Felix Loch: Es ist natürlich bitter, dass wir anscheinend in Deutschland ein System haben, das herausragende Leistungen nicht mehr in dem Maße belohnt, wie es meiner Meinung nach sein sollte. Wir Athleten geben fast rund um die Uhr alles, um im internationalen Sport vorn mit dabei sein zu können. Wir vertreten und repräsentieren mit Stolz unser Land. Die Förderung über die Deutsche Sporthilfe ist extrem wichtig für uns, und ich selbst werde seit vielen, vielen Jahren von der Sporthilfe unterstützt. Sie ist ein wichtiger Teil meiner Karriere, und ohne die Deutsche Sporthilfe wäre ich sicherlich nicht so weit gekommen.

Frage: Wie sieht es finanziell bei den olympischen Athleten aus?

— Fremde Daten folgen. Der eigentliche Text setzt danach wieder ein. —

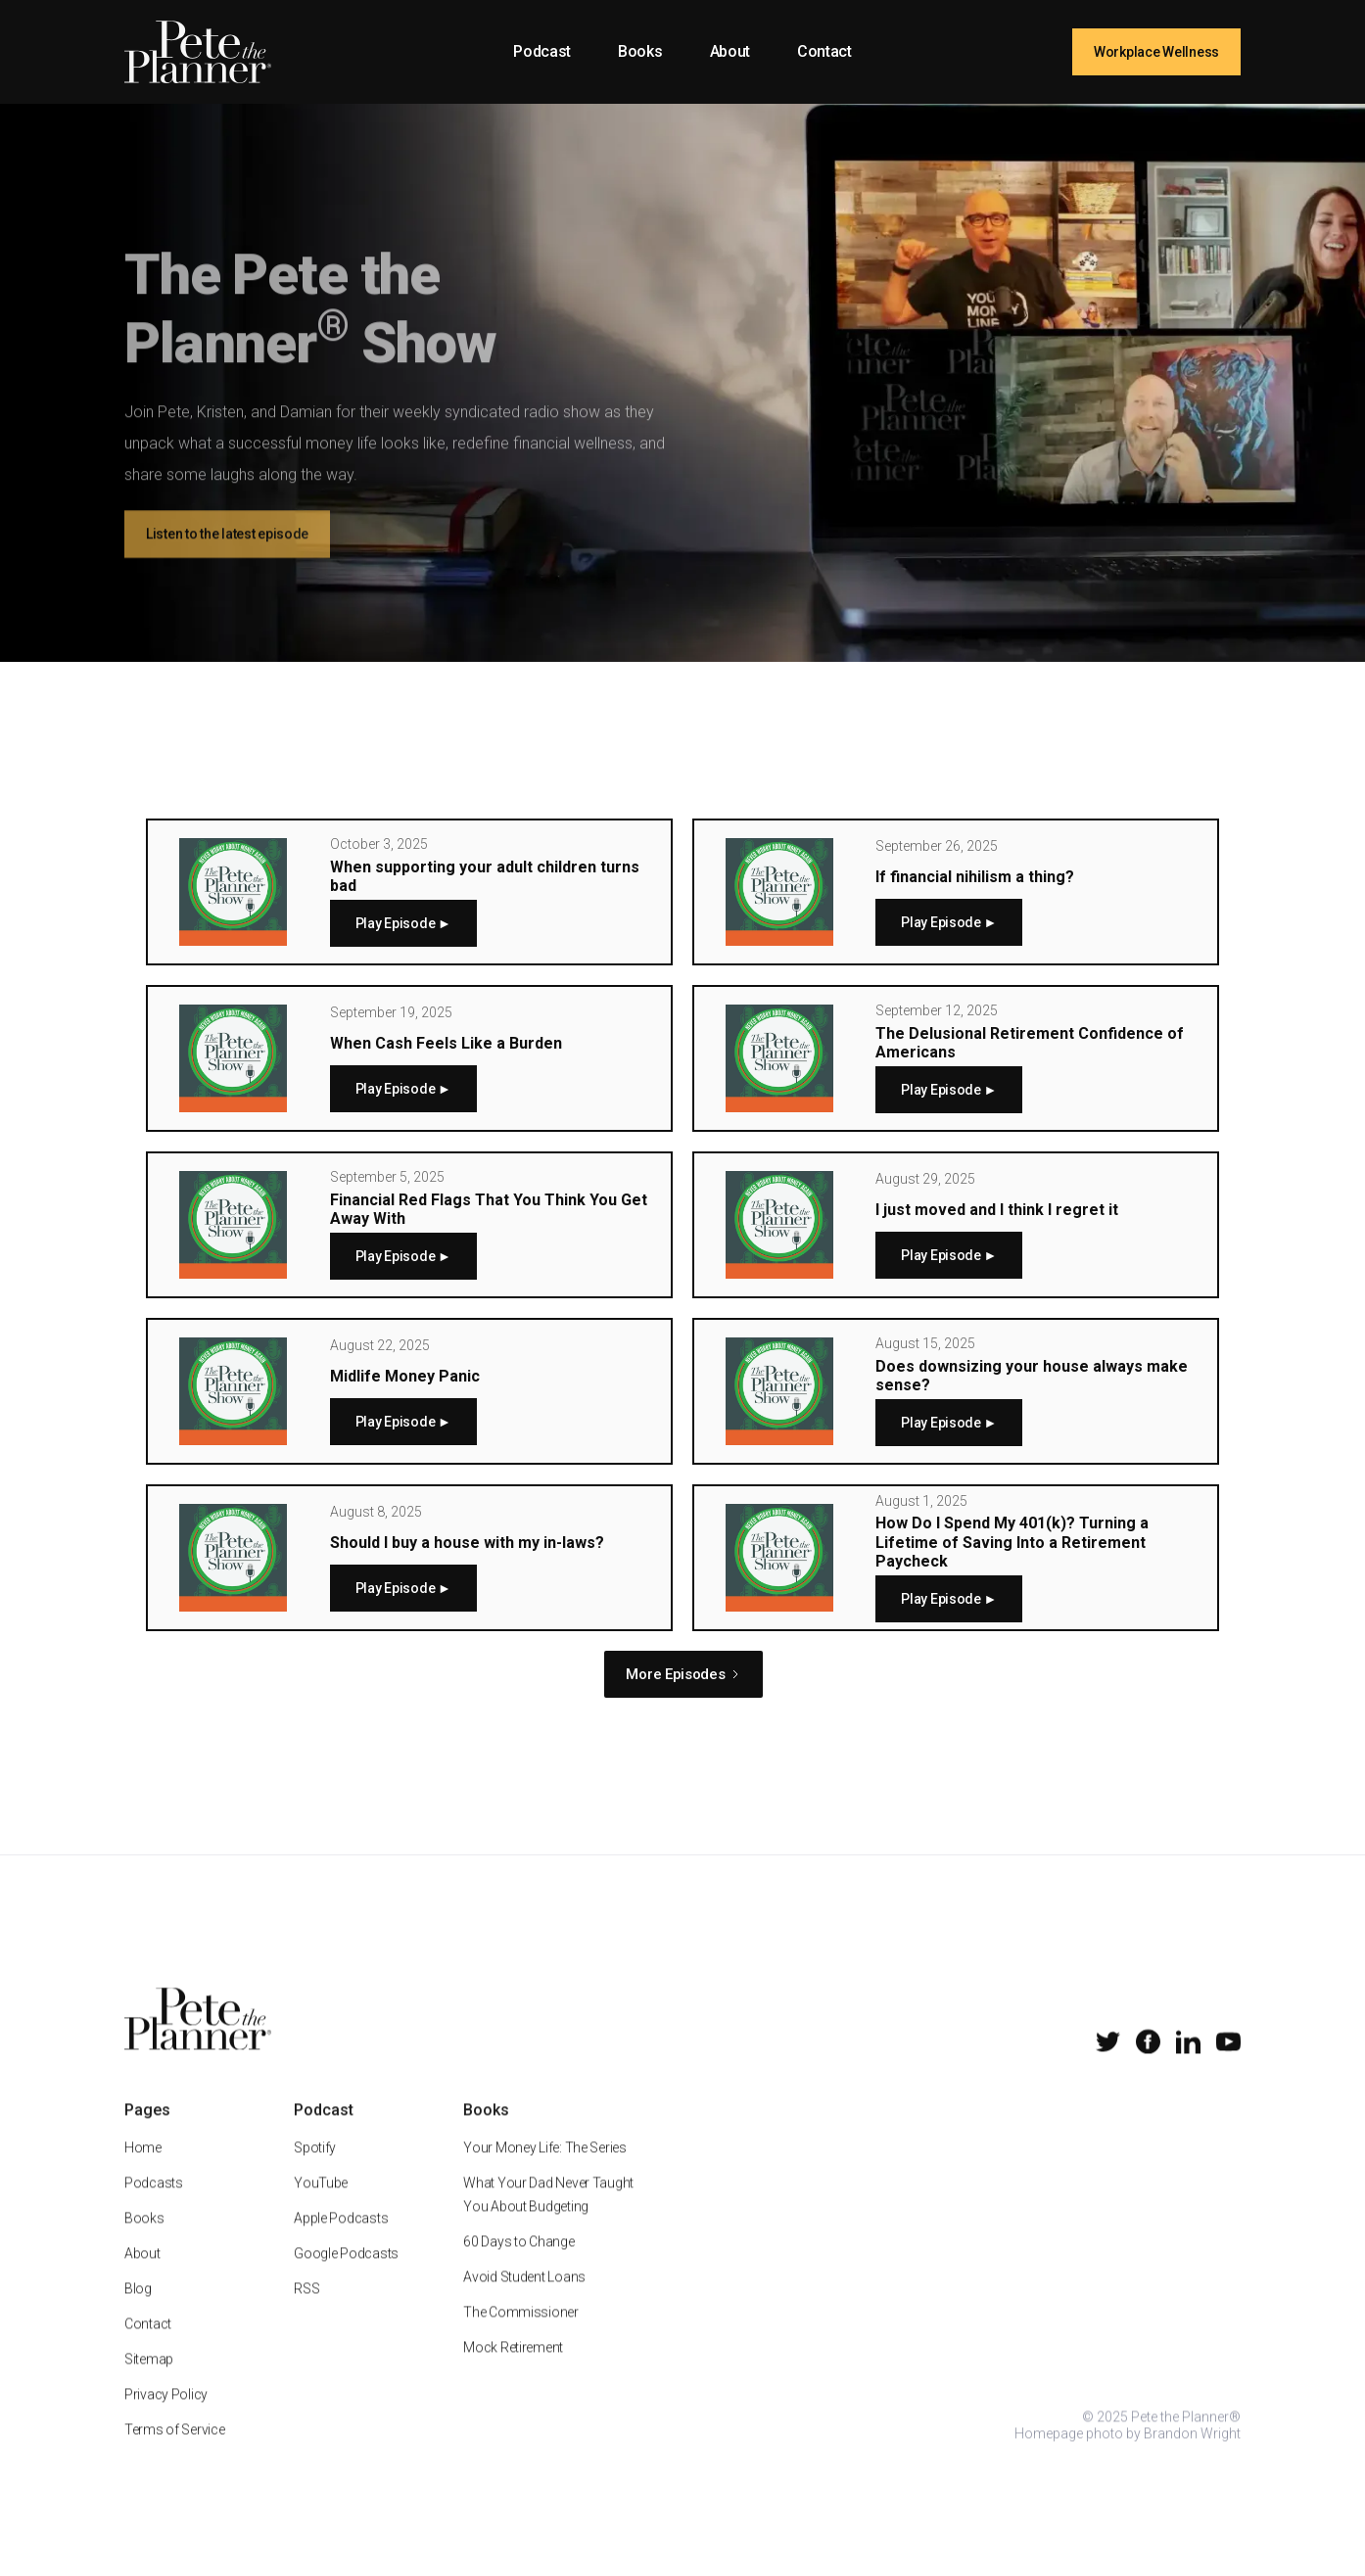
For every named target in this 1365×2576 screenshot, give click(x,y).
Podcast (542, 51)
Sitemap (148, 2385)
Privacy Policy (166, 2420)
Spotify (315, 2173)
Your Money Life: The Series (544, 2173)
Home (143, 2173)
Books (640, 51)
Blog (138, 2314)
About (730, 51)
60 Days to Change (518, 2267)
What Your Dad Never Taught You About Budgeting (548, 2220)
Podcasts (153, 2209)
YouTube (321, 2209)
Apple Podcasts (341, 2244)
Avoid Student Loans (524, 2303)
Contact (824, 51)
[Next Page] (683, 1674)
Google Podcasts (346, 2279)
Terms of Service (174, 2455)
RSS (306, 2314)
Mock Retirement (513, 2373)
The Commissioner (521, 2338)
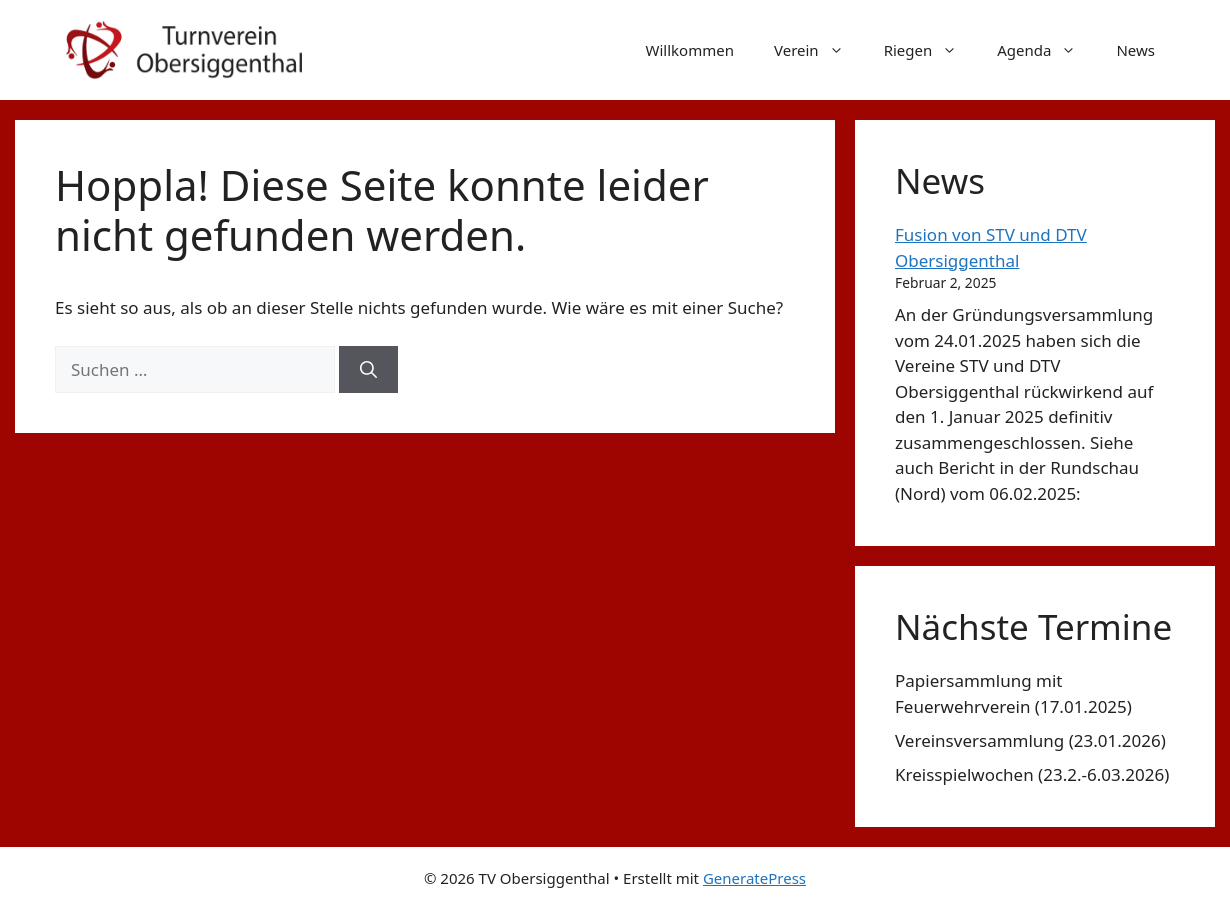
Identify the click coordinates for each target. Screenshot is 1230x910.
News (1135, 50)
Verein (819, 50)
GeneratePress (754, 878)
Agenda (1046, 50)
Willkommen (690, 50)
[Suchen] (368, 370)
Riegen (931, 50)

Loch: Man muss ganz ehrlich sein: Wir sind keine Fußballer, sondern viele von uns sind in Sportarten unterwegs, die leider oftmals nicht die große Aufmerksamkeit haben. Das wiederum bedeutet, dass Athleten zum Beispiel in olympischen oder paralympischen Sportarten keine Riesensprünge machen können.

Frage: Wie wird das Fördergeld eingesetzt?

Loch: Mit der Grundförderung können wir zum Beispiel persönliche, trainingsspezifische Sportgeräte kaufen oder uns das eine oder andere Mal etwas leisten, das uns wieder hilft, besser zu werden. Das kann alles Mögliche sein: Mentaltrainer, Ernährungsberater, Sporternährung usw. Es zahlt immer alles auf den nächsten Wettkampf oder die nächsten Weltmeisterschaften bzw. Olympia ein.

Frage: Mit welchen Rahmenbedingungen müssen diese olympischen Athleten zurechtkommen?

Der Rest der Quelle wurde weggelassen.